═════ EXTRACTED INFORMATION ═════

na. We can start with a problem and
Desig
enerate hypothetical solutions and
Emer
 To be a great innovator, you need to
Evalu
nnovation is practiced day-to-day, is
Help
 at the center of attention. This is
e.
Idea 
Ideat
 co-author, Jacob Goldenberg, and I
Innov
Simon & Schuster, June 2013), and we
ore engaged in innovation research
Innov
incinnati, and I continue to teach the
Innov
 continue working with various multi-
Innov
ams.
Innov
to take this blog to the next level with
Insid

═════

* PROMPT:
Only the lines above that hold "with" are wanted. Show every one of them.

* TASK SOLUTION:
na. We can start with a problem and
 continue working with various multi-
to take this blog to the next level with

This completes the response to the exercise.